The paper introduces ISADE, a computationally efficient interwell simulation model for predicting contaminant concentrations in porous media, using historical data to estimate key parameters and accurately forecast well observations.

Contribution

The novel ISADE model simplifies contaminant transport simulation by dividing the aquifer into 1D pairs and estimating unknowns from data, improving efficiency and adaptability.

Findings

Accurately predicts contaminant concentrations at wells.

Handles changes in input parameters effectively.

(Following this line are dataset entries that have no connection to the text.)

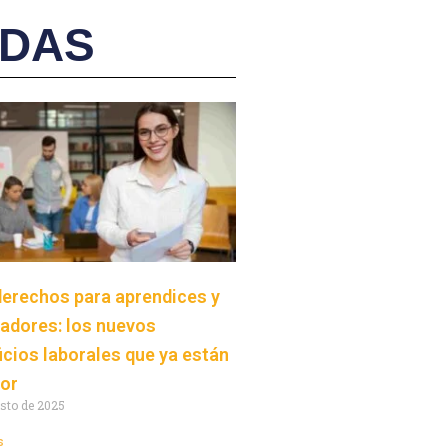
ADAS
erechos para aprendices y
jadores: los nuevos
icios laborales que ya están
gor
sto de 2025
s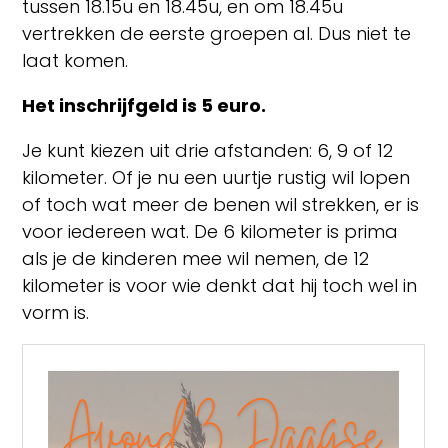
tussen 18.15u en 18.45u, en om 18.45u
vertrekken de eerste groepen al. Dus niet te
laat komen.
Het inschrijfgeld is 5 euro.
Je kunt kiezen uit drie afstanden: 6, 9 of 12
kilometer. Of je nu een uurtje rustig wil lopen
of toch wat meer de benen wil strekken, er is
voor iedereen wat. De 6 kilometer is prima
als je de kinderen mee wil nemen, de 12
kilometer is voor wie denkt dat hij toch wel in
vorm is.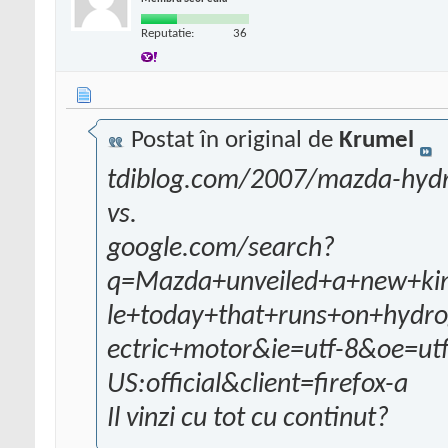
Reputatie:
36
Postat în original de
Krumel
tdiblog.com/2007/mazda-hydr
vs.
google.com/search?
q=Mazda+unveiled+a+new+kin
le+today+that+runs+on+hydr
ectric+motor&ie=utf-8&oe=utf
US:official&client=firefox-a
Il vinzi cu tot cu continut?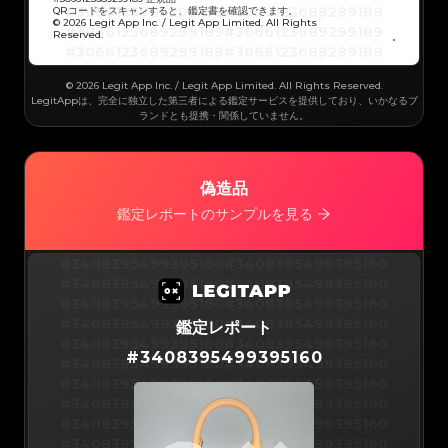
#3066123689299189
#3066123689299189
#3066123689299189
#3066123689299189
QRコードをスキャンすると、鑑定書を確認できます。
#3066123689299189
#3066123689299189
© 2026 Legit App Inc. / Legit App Limited. All Rights
#3066123689299189
#3066123689299189
Reserved.
#3066123689299189
#3066123689299189
#3066123689299189
#3066123689299189
#3066123689299189
#3066123689299189
#3066123689299189
#3066123689299189
#3066123689299189
#3066123689299189
© 2026 Legit App Inc. / Legit App Limited. All Rights Reserved.
#3066123689299189
#3066123689299189
#3066123689299189
#3066123689299189
LegitAppは、完全に独立した第三者による鑑定サービスを提供しており、いかなるブ
#3066123689299189
#3066123689299189
ランドとも提携・関係していません。
#3066123689299189
#3066123689299189
#3066123689299189
#3066123689299189
#3066123689299189
#3066123689299189
#3066123689299189
#3066123689299189
#3066123689299189
#3066123689299189
#3066123689299189
#3066123689299189
#3066123689299189
#3066123689299189
偽造品
#3066123689299189
#3066123689299189
#3066123689299189
#3066123689299189
#3066123689299189
#3066123689299189
鑑定レポートのサンプルを見る
#3066123689299189
#3066123689299189
#3066123689299189
#3066123689299189
#3066123689299189
#3066123689299189
#3066123689299189
#3066123689299189
#3066123689299189
#3066123689299189
#3408395499395160
#3408395499395160
#3066123689299189
#3066123689299189
#3066123689299189
#3066123689299189
#3408395499395160
#3408395499395160
#3066123689299189
#3066123689299189
#3066123689299189
#3066123689299189
#3408395499395160
#3408395499395160
#3066123689299189
#3066123689299189
#3066123689299189
#3066123689299189
#3408395499395160
#3408395499395160
鑑定レポート
#3066123689299189
#3066123689299189
#3066123689299189
#3066123689299189
#3408395499395160
#3408395499395160
#3066123689299189
#3066123689299189
#
3408395499395160
#3066123689299189
#3066123689299189
#3408395499395160
#3408395499395160
#3066123689299189
#3066123689299189
#3066123689299189
#3066123689299189
#3408395499395160
#3408395499395160
#3066123689299189
#3066123689299189
#3066123689299189
#3066123689299189
#3408395499395160
#3408395499395160
#3066123689299189
#3066123689299189
#3066123689299189
#3066123689299189
#3408395499395160
#3408395499395160
#3066123689299189
#3066123689299189
#3066123689299189
#3066123689299189
#3408395499395160
#3408395499395160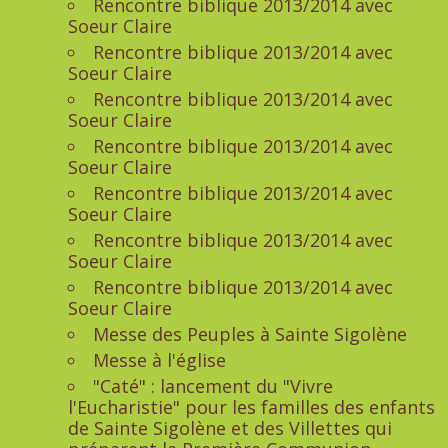
Rencontre biblique 2013/2014 avec
Soeur Claire
Rencontre biblique 2013/2014 avec
Soeur Claire
Rencontre biblique 2013/2014 avec
Soeur Claire
Rencontre biblique 2013/2014 avec
Soeur Claire
Rencontre biblique 2013/2014 avec
Soeur Claire
Rencontre biblique 2013/2014 avec
Soeur Claire
Rencontre biblique 2013/2014 avec
Soeur Claire
Messe des Peuples à Sainte Sigolène
Messe à l'église
"Caté" : lancement du "Vivre
l'Eucharistie" pour les familles des enfants
de Sainte Sigolène et des Villettes qui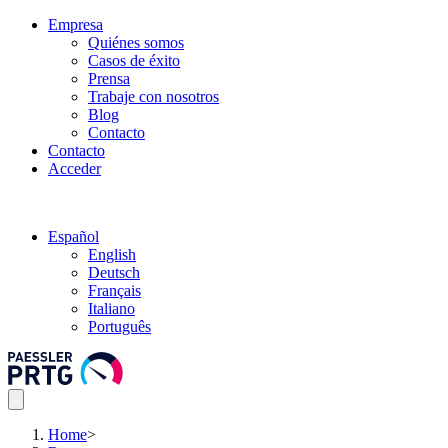
Empresa
Quiénes somos
Casos de éxito
Prensa
Trabaje con nosotros
Blog
Contacto
Contacto
Acceder
Español
English
Deutsch
Français
Italiano
Português
Home
>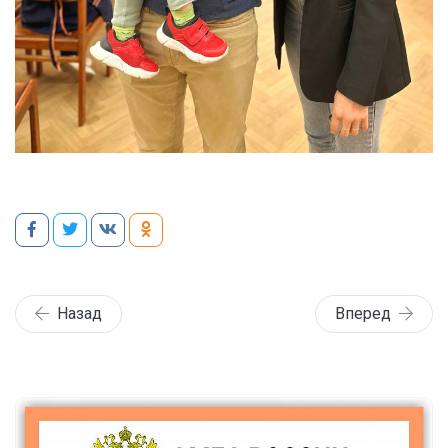
Назад
Вперед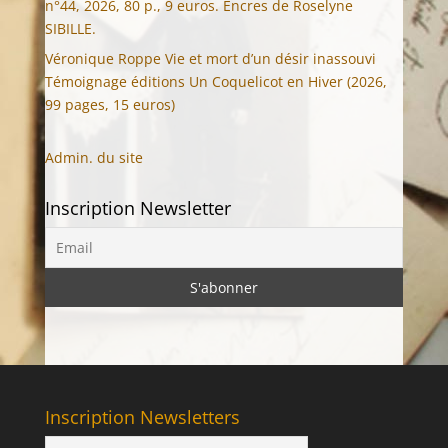
n°44, 2026, 80 p., 9 euros. Encres de Roselyne
SIBILLE.
Véronique Roppe Vie et mort d’un désir inassouvi
Témoignage éditions Un Coquelicot en Hiver (2026,
99 pages, 15 euros)
Admin. du site
Inscription Newsletter
Inscription Newsletters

Demonstrated success across five case studies.

Abstract

Contaminant transport in porous media is often modeled by solving the Advection Dispersion Equation (ADE) which describes the way the contaminant moves within the bulk fluid as well as the movement of the contaminant due to the bulk movement of the fluid phase. The simulation of contaminant transport can however prove to be computationally expensive especially if the porous medium is discretized into high-resolution grid blocks. We propose an interwell simulation model for advection dispersion equations (ISADE) to predict the concentration of contaminant observed at the pumping well. This method comprises of two main steps. Initially, the model divides the aquifer or reservoir into a series of 1D injector-producer pairs and uses the historical contaminant observation data to estimate five major unknowns in each of these control volumes: the interwell connectivity, the pore volume, the volumetric flowrate at the grid face, the dispersion coefficient, and the number of grids in each control volume. Finally, once the history matching process is complete, the estimated variables are used to predict the concentration of contaminant observed at the wells. Five example cases were studied and the results show that the ISADE model was able to predict with reasonable accuracy the concentration of contaminant observed. Furthermore, the model can easily handle changes in input parameters such as the concentration of contaminants released in the aquifer, and the injection and production rates.